“There is no risk when God is at your side,” the camerlegno said. “This cause was His.”
“You’re insane!” she seethed.
“Millions were saved.”
“People were killed!”
“Souls were saved.”
“Tell that to my father and Max Kohler!”
“CERN’s arrogance needed to be revealed. A droplet of liquid that can vaporize a half mile? And you call me mad?” The camerlegno felt a rage rising in him. Did they think his was a simple charge? “Those who believe undergo great tests for God! God asked Abraham to sacrifice his child! God commanded Jesus to endure crucifixion! And so we hang the symbol of the crucifix before our eyes-bloody, painful, agonizing-to remind us of evil’s power! To keep our hearts vigilant! The scars on Jesus’ body are a living reminder of the powers of darkness! My scars are a living reminder! Evil lives, but the power of God will overcome!”
His shouts echoed off the back wall of the Sistine Chapel and then a profound silence fell. Time seemed to stop. Michelangelo’s Last Judgment rose ominously behind him . . . Jesus casting sinners into hell. Tears brimmed in Mortati’s eyes.
“What have you done, Carlo?” Mortati asked in a whisper. He closed his eyes, and a tear rolled. “His Holiness?”
A collective sigh of pain went up, as if everyone in the room had forgotten until that very moment. The Pope. Poisoned.
“A vile liar,” the camerlegno said.
Mortati looked shattered. “What do you mean? He was honest! He . . . loved you.”
“And I him.” Oh, how I loved him! But the deceit! The broken vows to God!
The camerlegno knew they did not understand right now, but they would. When he told them, they would see! His Holiness was the most nefarious deceiver the church had ever seen.

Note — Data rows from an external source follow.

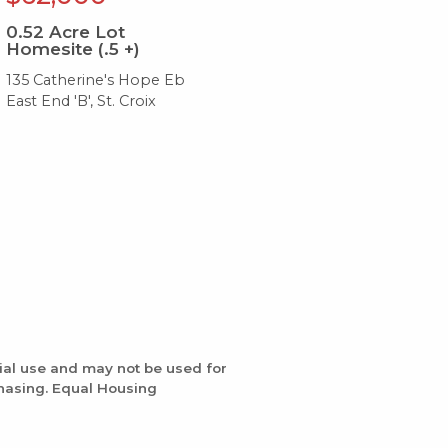
0.52
Acre Lot
0.
Homesite (.5 +)
Ho
135 Catherine's Hope Eb
132
East End 'B', St. Croix
Eas
ial use and may not be used for
chasing. Equal Housing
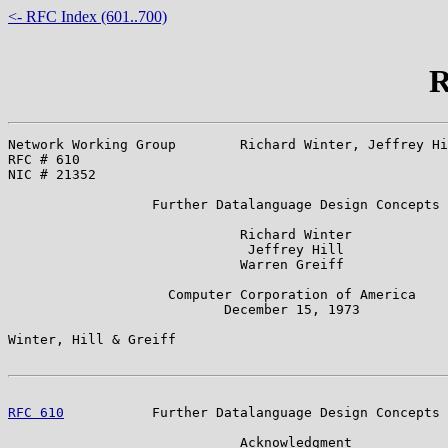
<- RFC Index (601..700)
R
Network Working Group        Richard Winter, Jeffrey Hi
RFC # 610                                              
NIC # 21352                                            
                  Further Datalanguage Design Concepts

                             Richard Winter

                              Jeffrey Hill

                             Warren Greiff

                    Computer Corporation of America

                           December 15, 1973

Winter, Hill & Greiff                                  
RFC 610
           Further Datalanguage Design Concepts 
                             Acknowledgment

The camerlegno still remembered that terrible night. He had returned from his trip to CERN with news of Vetra’s Genesis and of antimatter’s horrific power. The camerlegno was certain the Pope would see the perils, but the Holy Father saw only hope in Vetra’s breakthrough. He even suggested the Vatican fund Vetra’s work as a gesture of goodwill toward spiritually based scientific research.

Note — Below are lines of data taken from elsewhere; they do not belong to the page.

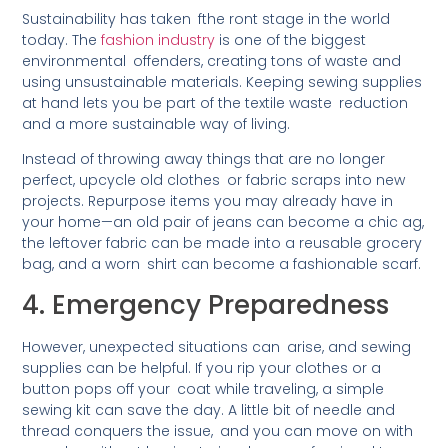
Sustainability has taken fthe ront stage in the world
today. The
fashion industry
is one of the biggest
environmental offenders, creating tons of waste and
using unsustainable materials. Keeping sewing supplies
at hand lets you be part of the textile waste reduction
and a more sustainable way of living.
Instead of throwing away things that are no longer
perfect, upcycle old clothes or fabric scraps into new
projects. Repurpose items you may already have in
your home—an old pair of jeans can become a chic ag,
the leftover fabric can be made into a reusable grocery
bag, and a worn shirt can become a fashionable scarf.
4. Emergency Preparedness
However, unexpected situations can arise, and sewing
supplies can be helpful. If you rip your clothes or a
button pops off your coat while traveling, a simple
sewing kit can save the day. A little bit of needle and
thread conquers the issue, and you can move on with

Madness! The church investing in research that threatened to make the church obsolete? Work that spawned weapons of mass destruction? The bomb that had killed his mother . . .
“But . . . you can’t!” the camerlegno had exclaimed.

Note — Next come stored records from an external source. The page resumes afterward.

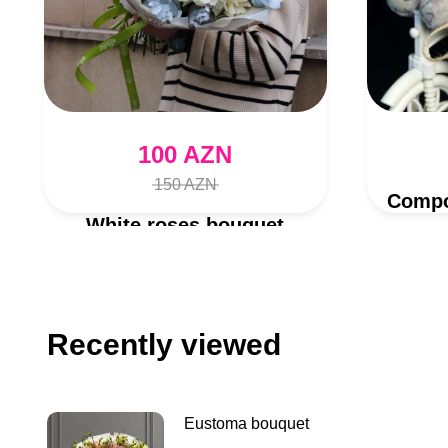
100 AZN
150 AZN
White roses bouquet
Recently viewed
Eustoma bouquet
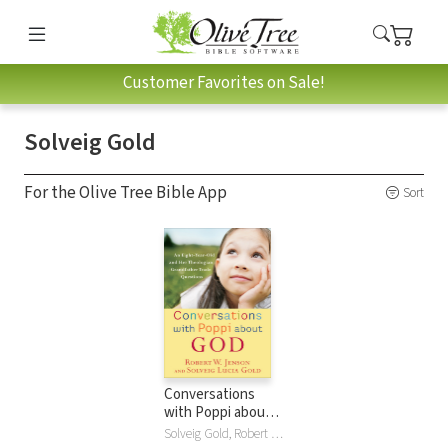
Customer Favorites on Sale!
Solveig Gold
For the Olive Tree Bible App
Sort
Conversations
with Poppi about
God: An Eight-Year-
Solveig Gold, Robert W. Jenson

“I owe a deep debt to science,” the Pope had replied. “Something I have hidden my entire life. Science gave me a gift when I was a young man. A gift I have never forgotten.”
“I don’t understand. What does science have to offer a man of God?”
“It is complicated,” the Pope had said. “I will need time to make you understand. But first, there is a simple fact about me that you must know. I have kept it hidden all these years. I believe it is time I told you.”
Then the Pope had told him the astonishing truth.
132
The camerlegno lay curled in a ball on the dirt floor in front of St. Peter’s tomb. The Necropolis was cold, but it helped clot the blood flowing from the wounds he had torn at his own flesh. His Holiness would not find him here. Nobody would find him here . . .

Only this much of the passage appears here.